Long shot is an excellent powder in that it will allow high velocity with lower pressure.
My finding are it does not like the low end of the scale if a clean burn and no soot on the cases is what you want.
That said your loads were to light, plain and simple, not unsafe, just not the best and that is evident from what you have seen. Hodgons list 6 grains as a start load and 6.8 as a max with 16,800 as a CUP.
and 875 for the speed, 875 is somewhat over standard military ball ammo.
I use 6.5 of long shot and it's a clean burn but a little snappy for extended shooting at close range for just paper targets. Tight group and bulls eye are much better if you just want a target load, I understand that powders are a little difficult to come by now.

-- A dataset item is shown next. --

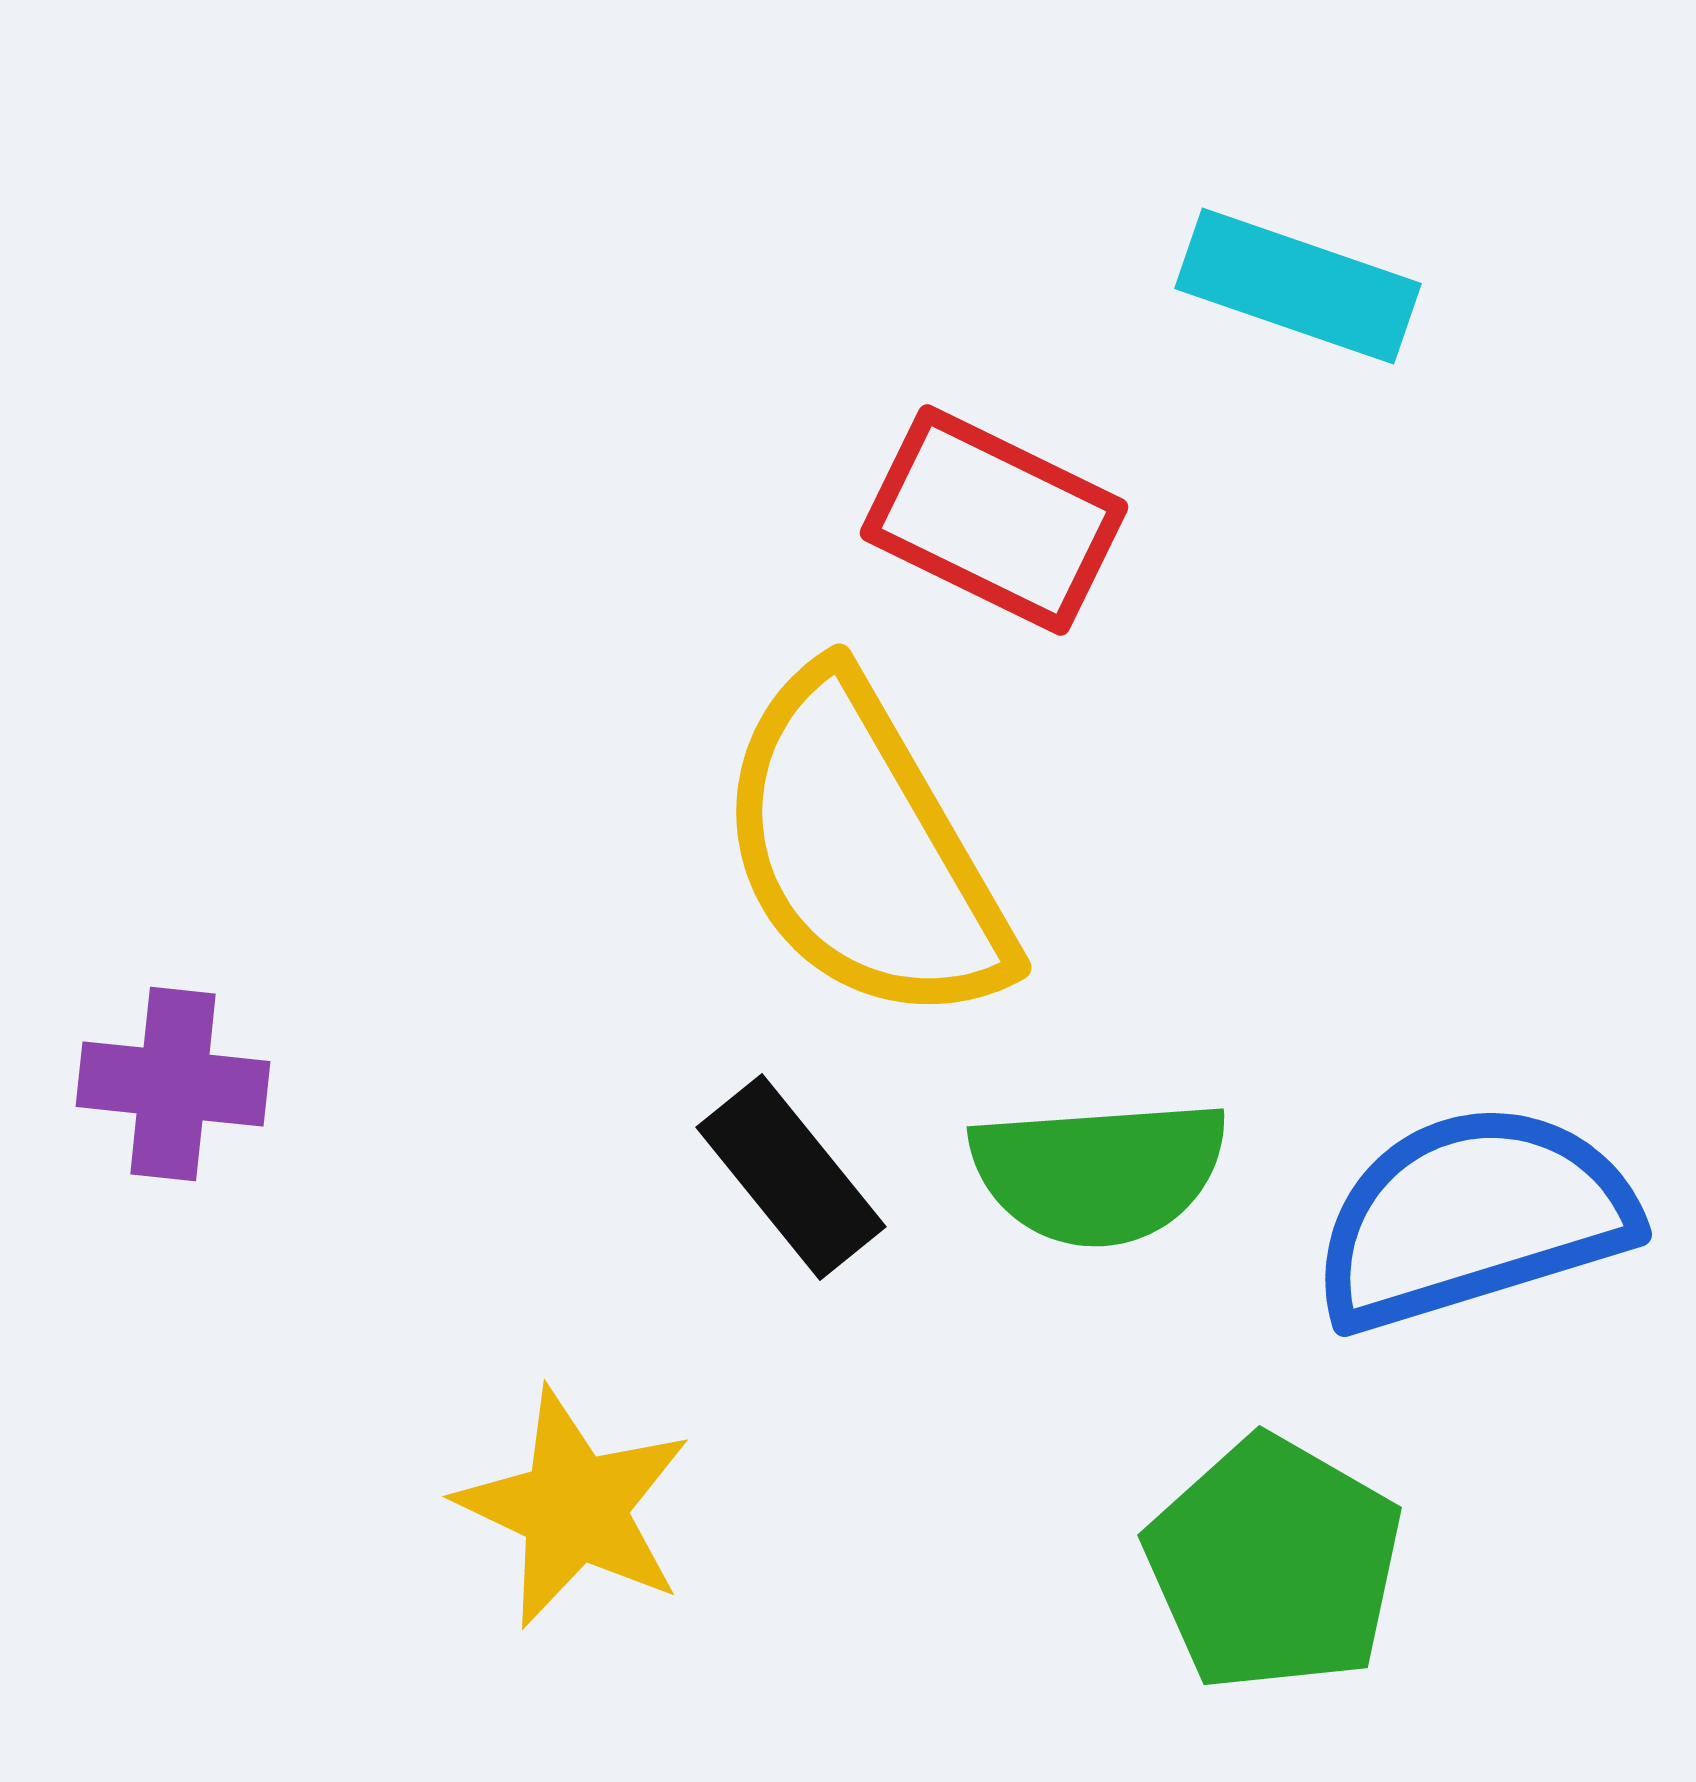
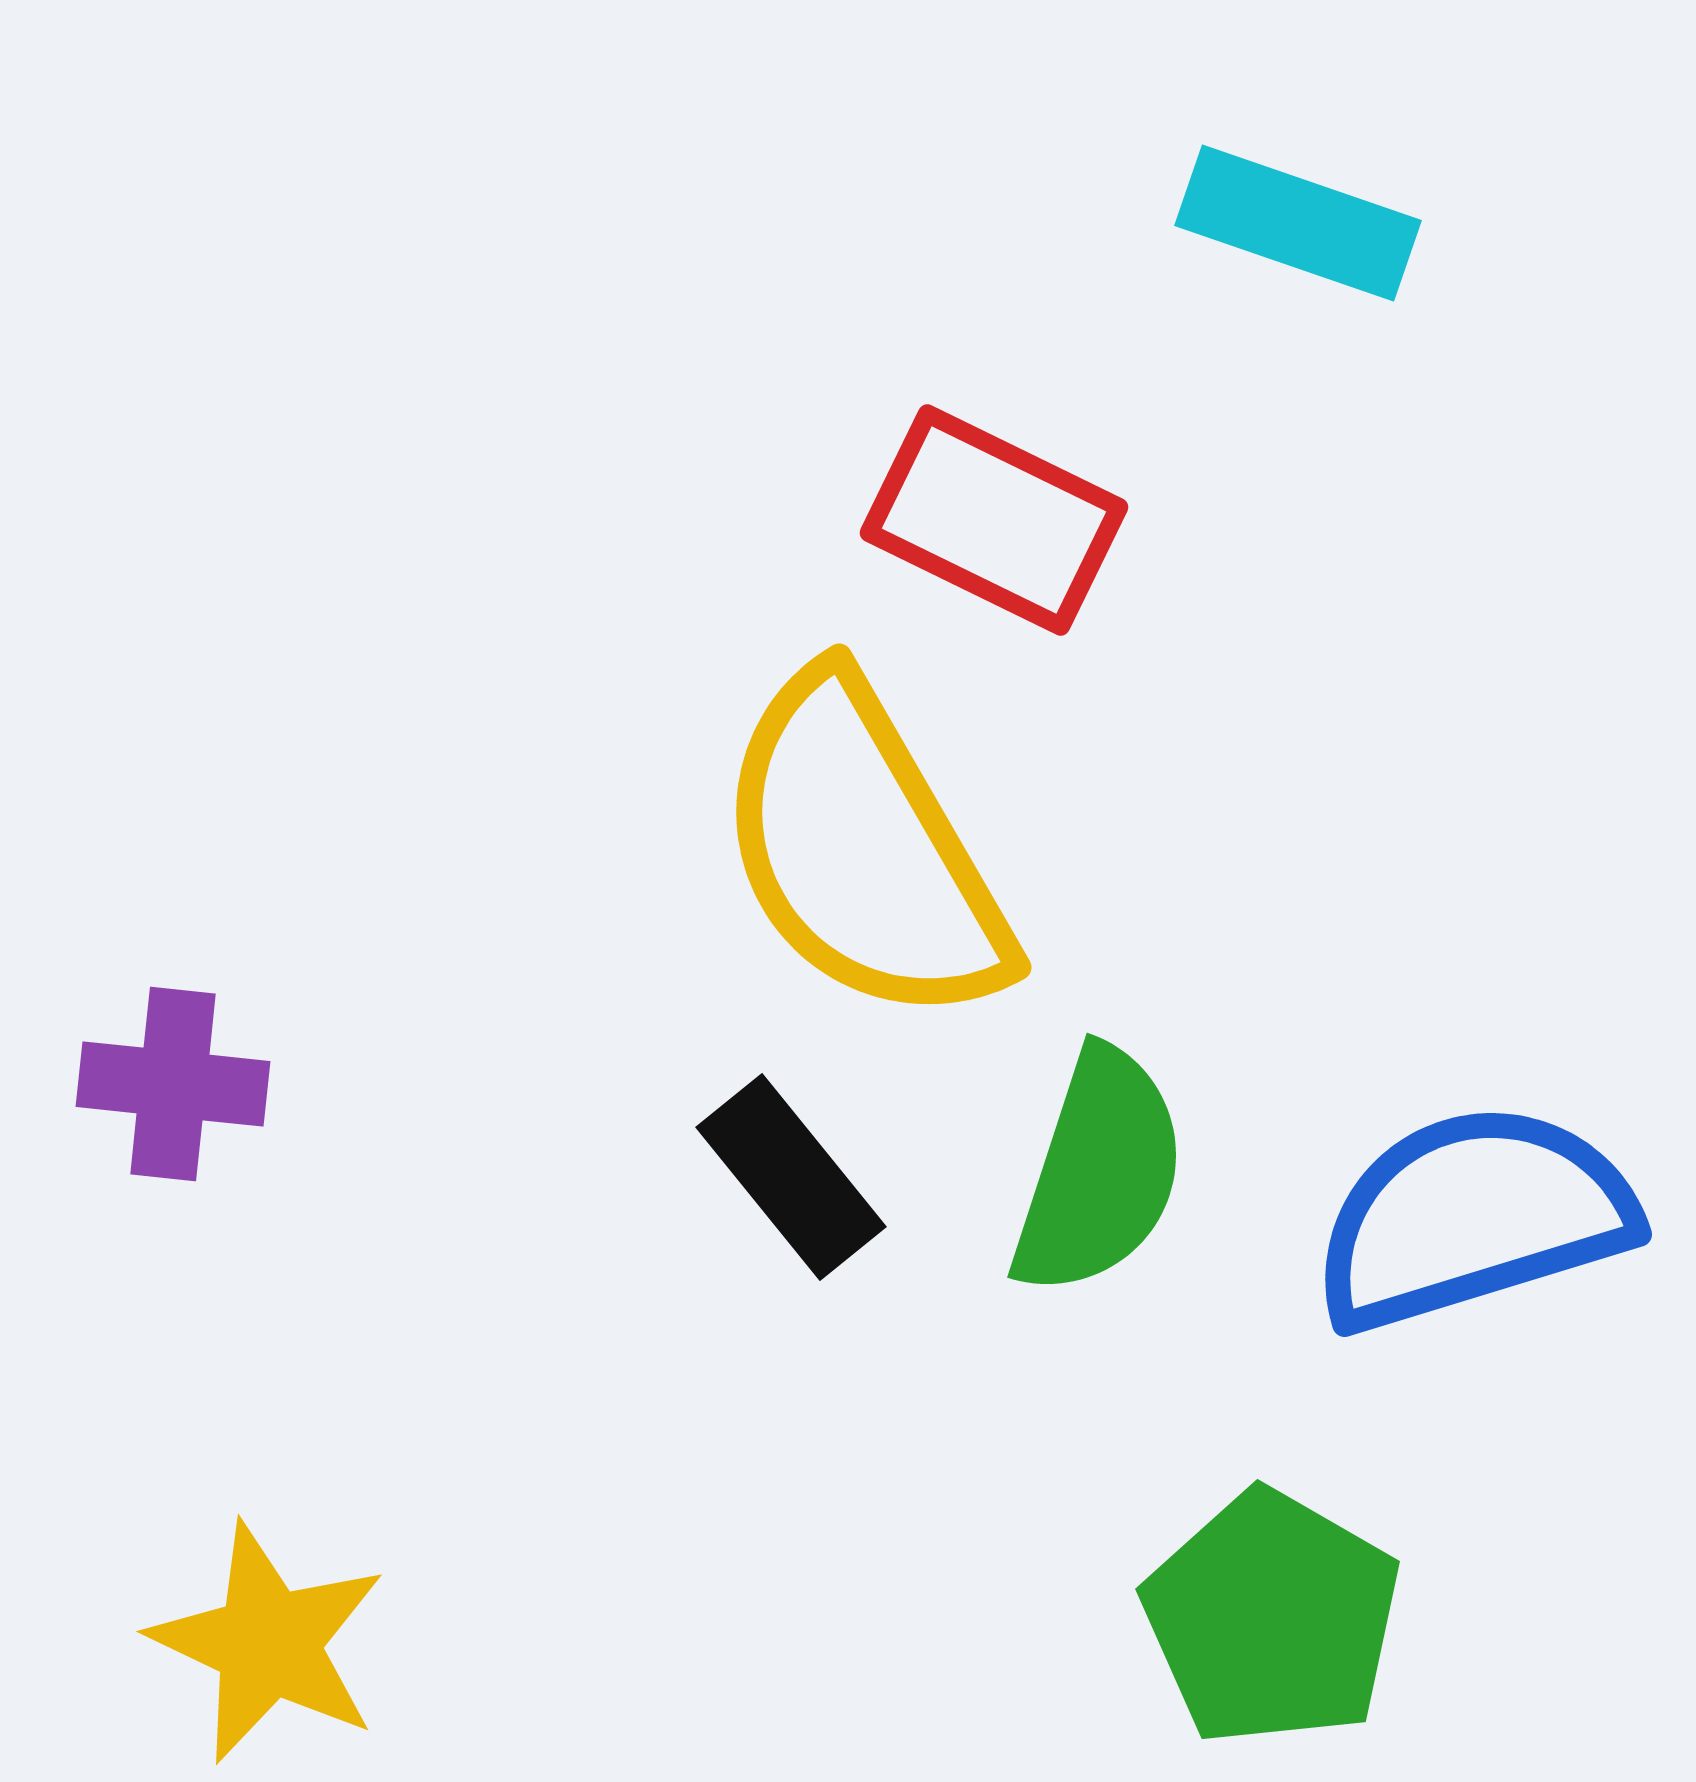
cyan rectangle: moved 63 px up
green semicircle: rotated 68 degrees counterclockwise
yellow star: moved 306 px left, 135 px down
green pentagon: moved 2 px left, 54 px down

As for crimp ? my finding are it depends a lot on neck tension, with crimp being about 10% of bullet hold.
Then again Alloy must be look at, a soft allow will suffer as to the bullet being reduced when seated with to small an expander, and a hard allow will not have enough hold with a big expander.
Enter the delicate balance. The crimp on a 45 ACP should not be much more that what is needed to remove the case flare, yes sometimes a little more is needed for rounds to function in certain pistols allowing for barrel and feed ramp tolerances.
Short answer: bump up your load, don't go over max and don't over do the crimp.